Tumour progression shows decrease in PD-L1 expression in matched metastases/primary uveal melanomas.

Purpose: Immune checkpoint inhibitors (ICI) have revolutionised the treatment of several malignancies. However, the results of ICI therapy remain unsatisfactory in metastatic uveal melanoma (UM). We analysed the expression of PD1, PD-L1, T-cell and macrophage markers in a set of matched primary and metastatic UM in an attempt to better understand the low effectiveness of ICI in metastatic UM.

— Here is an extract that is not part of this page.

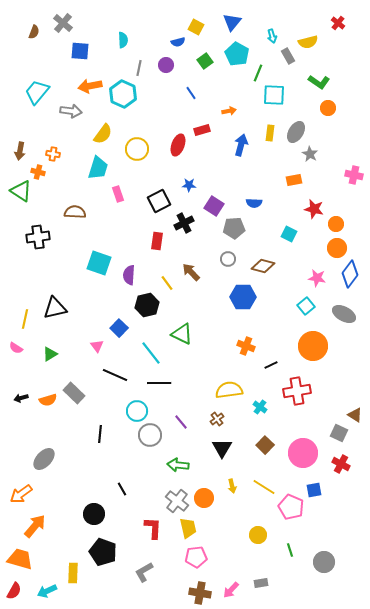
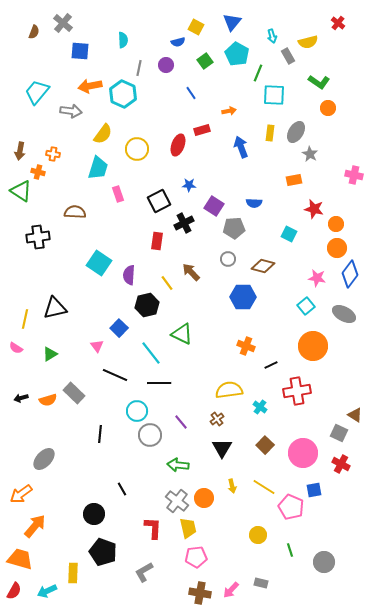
blue arrow at (241, 145): moved 2 px down; rotated 35 degrees counterclockwise
cyan square at (99, 263): rotated 15 degrees clockwise
gray rectangle at (261, 583): rotated 24 degrees clockwise
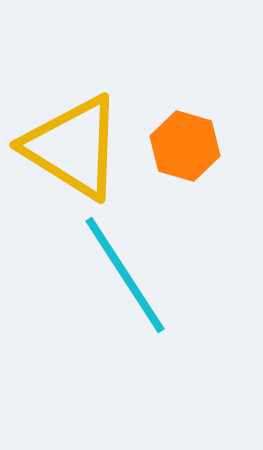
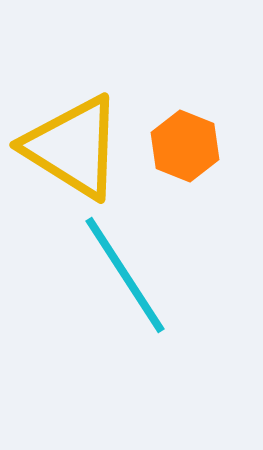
orange hexagon: rotated 6 degrees clockwise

Methods: Thirty-two samples (19 metastases and 13 primary UM) were stained for PD-L1, PD1, CD3, CD4, CD8, CD68, CD163, HLA class I and BAP1. T-cell markers were scored quantitatively, while PD-L1, CD68, CD163 and BAP1 were scored semiquantitatively. The immunohistochemical (IHC) scores were compared between all primary and metastatic UM samples and between matched cases.

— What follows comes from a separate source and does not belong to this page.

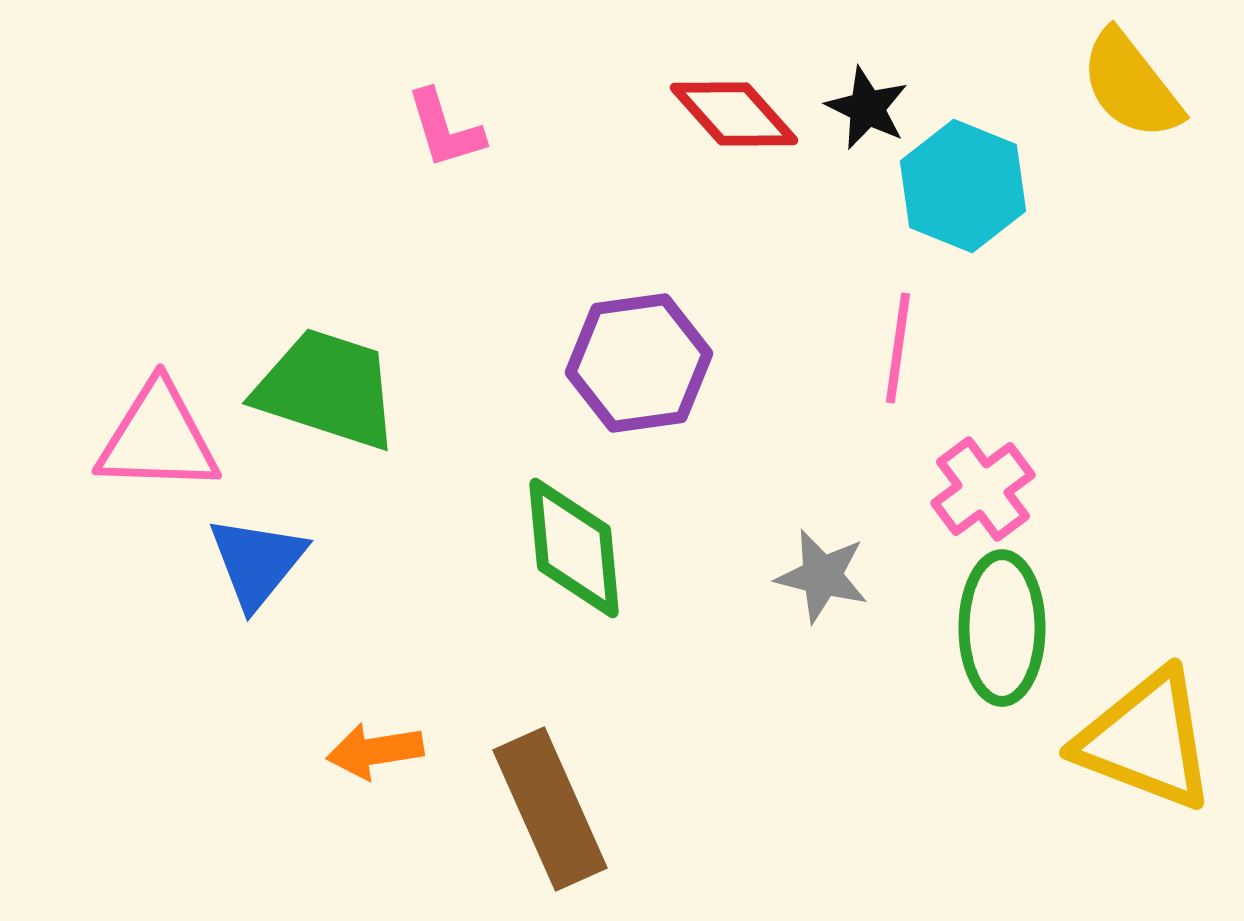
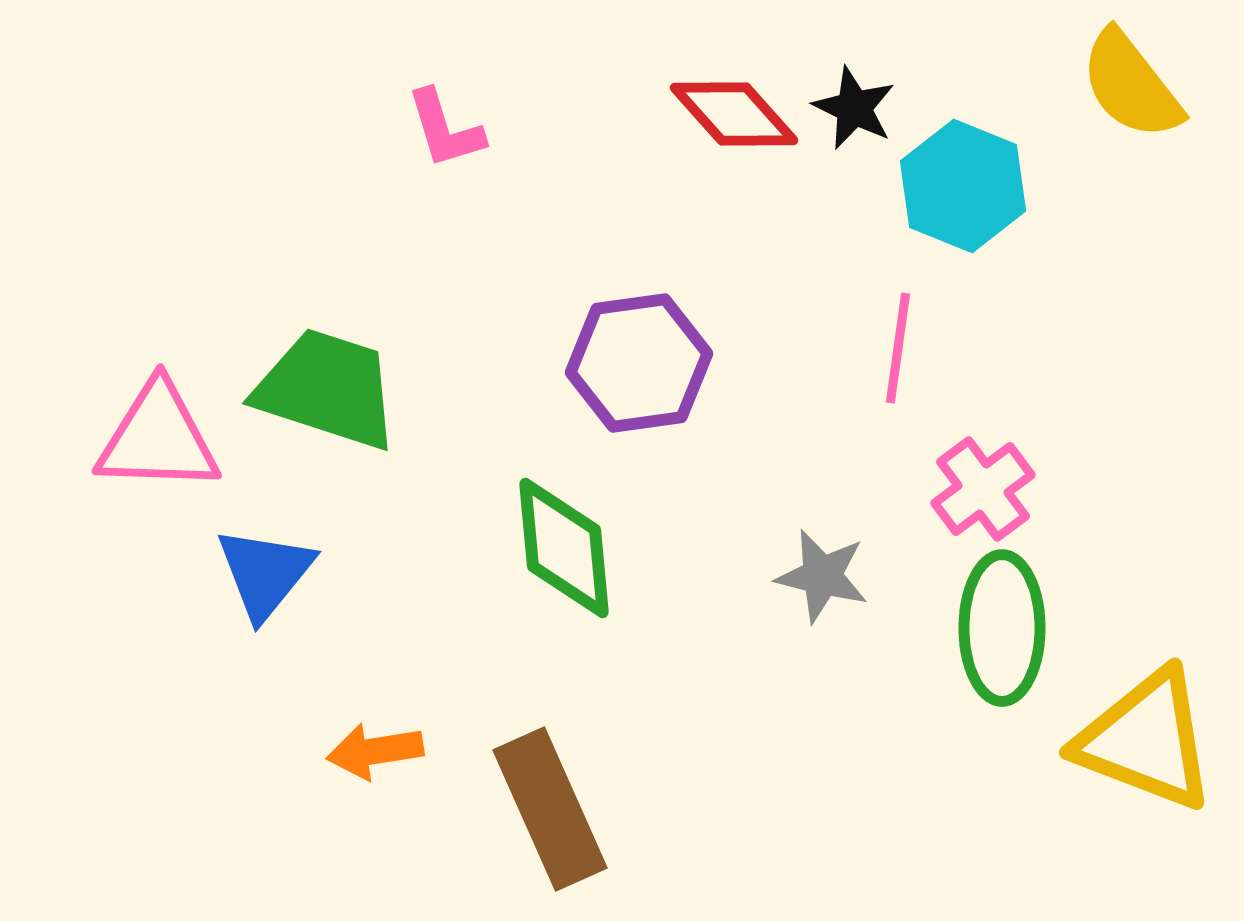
black star: moved 13 px left
green diamond: moved 10 px left
blue triangle: moved 8 px right, 11 px down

Results: Both the general and the matched analyses revealed that the IHC scores for PD-L1 expression on tumour cells were lower in metastatic UM than in primary UM. Conversely, T-cell markers, including PD1, were significantly higher in UM metastases than primary UM, while macrophages did not show a difference. Metastases with a low HLA Class I expression lacked PD-L1 and PD1 expression. BAP-1 loss was associated with increased lymphocytic infiltration.

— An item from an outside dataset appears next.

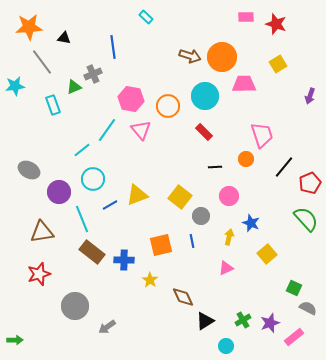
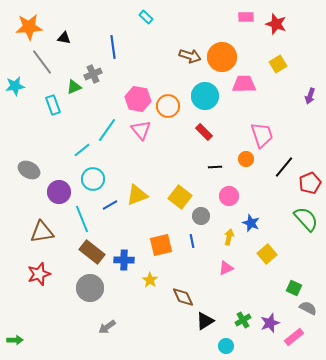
pink hexagon at (131, 99): moved 7 px right
gray circle at (75, 306): moved 15 px right, 18 px up
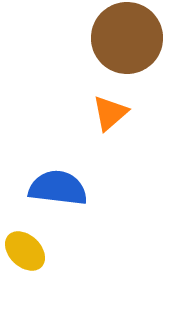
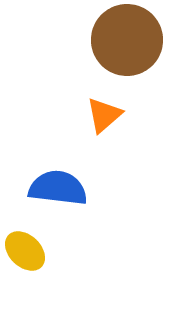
brown circle: moved 2 px down
orange triangle: moved 6 px left, 2 px down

Conclusions: While UM metastases had higher lymphocytic infiltrates than primary UM, PD-L1 showed a lower expression in metastases. We believe that the low effectiveness of ICI in the treatment of metastatic UM may be partly explained by the low PD-L1 expression. We propose that primary tumours may be more responsive to ICI therapy than metastases and could be targeted in a (neo)adjuvant setting for patients at high risk of developing metastases.